Todo escritor, como Raskólnikov, destruye su clandestinidad afirmando: yo soy el
culpable, pero no ante un otro particular, si no ante el “Otro”, destinatario final de la
escritura y de la transgresión. Se superan en la escritura las pequeñas culpas que
nos encadenan a pequeños otros. El escritor dice: “he nacido y aquí estoy,
juzgadme sin prevención, como Porfirio Petrovich, no me acuséis así como Sonia
no me acusa, miradme como ella, reconociéndome de inmediato en mi diferencia”.

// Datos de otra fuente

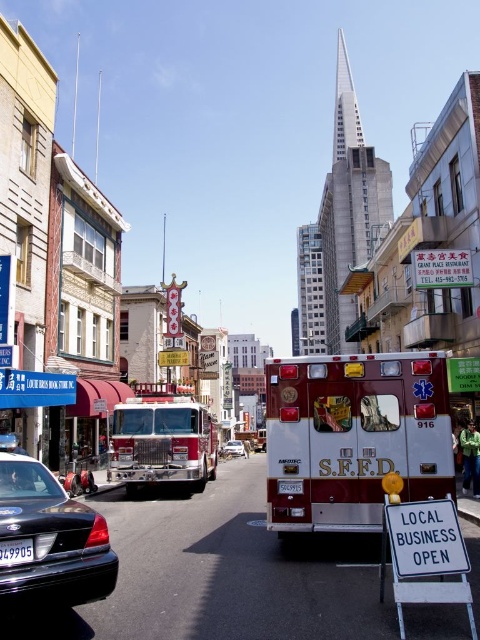 You are a delivery driver who needs to park your truck between the white plastic license plate at center and the metallic silver car at center. The length of your truck is 12 meters. Is there enough space between them for your truck?

The distance between the white plastic license plate at center and the metallic silver car at center is 42.66 meters. Since your truck is only 12 meters long, there is more than enough space to park between them.

You are a pedestrian standing on the sidewalk and want to cross the street to reach the Transamerica Pyramid building. The shiny red fire truck at center and metallic silver car at center are blocking your path. Which vehicle should you move around to get to the other side?

The shiny red fire truck at center is positioned over metallic silver car at center, so you should move around the metallic silver car at center since it is underneath and less obstructive.

You are a delivery driver who needs to park your van near the white plastic license plate at center and the metallic silver car at center. Based on the scene, can you determine which object is closer to the parking spot you need to occupy?

The white plastic license plate at center is above the metallic silver car at center, so the metallic silver car at center is closer to the parking spot since it is positioned lower in the frame. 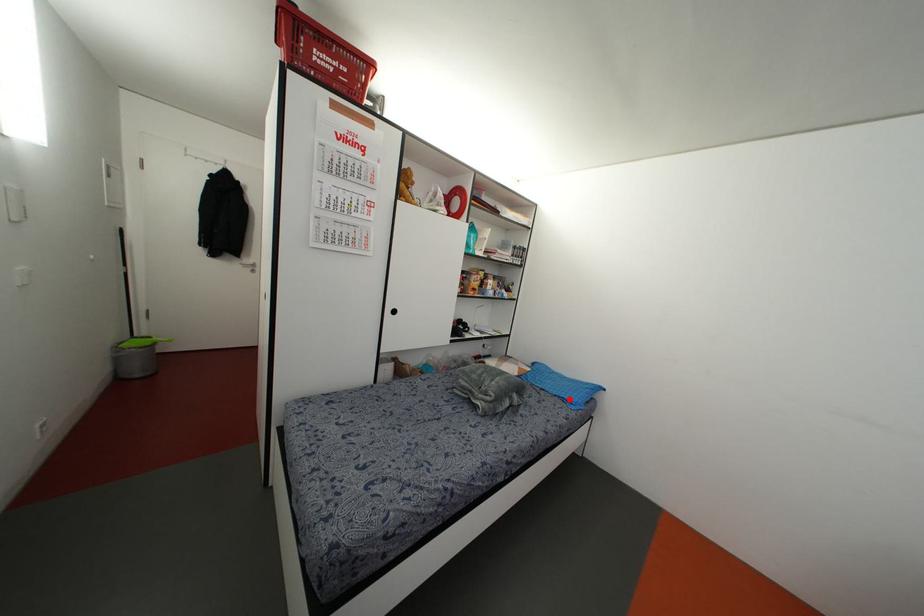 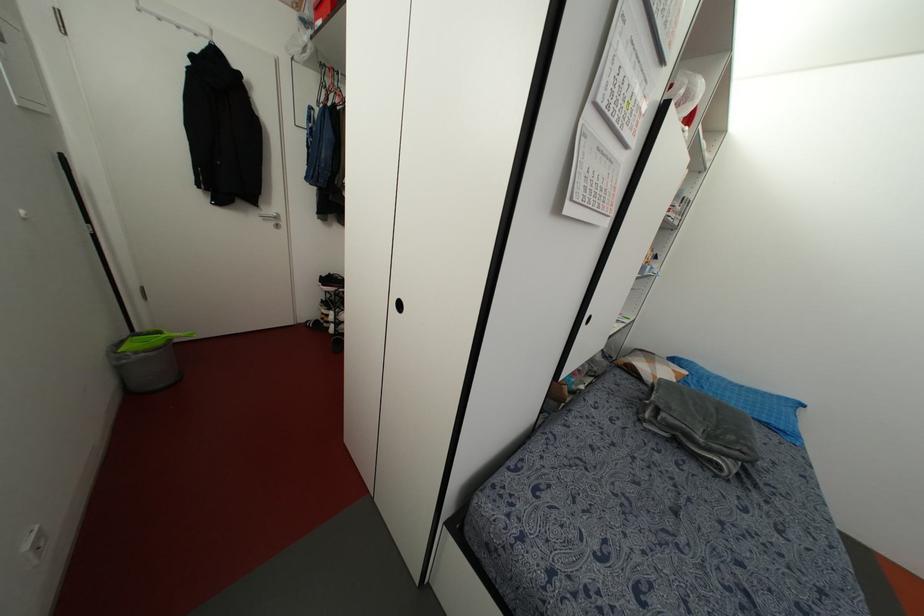 In the second image, find the point that corresponds to the highlighted location in the first image.

(782, 427)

El escritor deja de ser cómplice de sí mismo, como Raskólnikov ante Sonia, sale
de la ocultación, de la mentira y de la transparencia, se vuelve opacidad
visualizable e interpretable. Hace algo más que confesar, su vida se vuelve verdad
en el texto.
Si Raskólnikov hubiera seguido escribiendo no habría realizado en medio del
delirio alucinatorio el asesinato premeditado de la “mala madre”, y el
impremeditado, pero lógicamente necesario de la “buena madre-hermana”. Al
abandonar la escritura y cambiarla por imaginerías, al abandonar la discusión
filosófica de los fines por la búsqueda de los medios más eficaces o más garantes
de impunidad, Raskólnikov, no se deja arrastrar por su tiempo (empiristacapitalista) sino que instala él mismo a la madre en su vida, en la complicidad y la
protección necesaria para siempre.
Toda complicidad con nosotros mismos es un revivir constante de la pareja
madre–hijo como dominante de nuestro psiquismo; lo que pretendíamos eliminar
de nuestra vida con la clandestinidad, física y verbal, se reinstala en nuestra
mente y se apodera de nuestra ideología; dicha complicidad necesita siempre
apoyos, falsos testigos que nos confirmen verdaderas madres por todas partes,
protecciones que se vuelven asfixiantes y por consiguiente, nuevos crímenes y
clandestinidades más subterráneas que nos defienden de aliados demasiado
peligrosos.
De todas maneras la muerte nos descubre, demostrando que de aquello que
realmente queríamos escapar no naciendo, es inevitable; es mejor nacer y morir,
que morir sin haber nacido, como si fuéramos una partícula de eternidad.